Guadalahara (as adapted)
2 ounces tequila (reposado)
1/2 ounce Fernet Branca
1/2 ounce agave syrup
2 dashes Bitter Truth Xocolatl bitters
Stir the ingredients in an ice-filled mixing glass. Strain into a chilled cocktail glass. Twist a bit of grapefruit over the drink, releasing the oils. Dispose of the spent peel.

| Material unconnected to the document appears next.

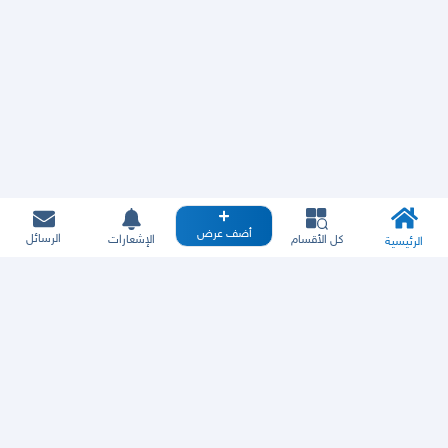
أضف عرض
الرسائل
كل الأقسام
الإشعارات
الرئيسية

When I first saw this recipe the first thing I thought was: Tequila and Fernet . . . in the same glass . . . no fucking way! With my nose hovering over the glass, the smell of agave and the menthol notes of the fernet wafted up to meet me. Though I could see the citrus oils on the top of the liquid, only the faintest hint of grapefruit came through. Perhaps next time—and there will be one—I will use either a bigger peel or some grapefruit bitters. The tequila came through first on the sip, followed by slightly bitter herbal notes of the fernet. The drink was nicely balanced between the two heavy hitters, and the agave syrup provided a mellow sweetness to the drink overall. The bitters were more apparent at the end of the sip, providing a spicy warmth to the other flavors. As the drink warmed up and my mouth became more accustomed to the fernet, the drink took on a rich honey-like cactus flavor.
This crazy combination is the brainchild of Misty Kalkofen, bartender extraordinaire, of the legendary bar Drink in the Fort Point area of Boston. On our recent trip back East, we were fortunate enough to visit Drink and we had an amazing time. And just to note, they do live up to the hype.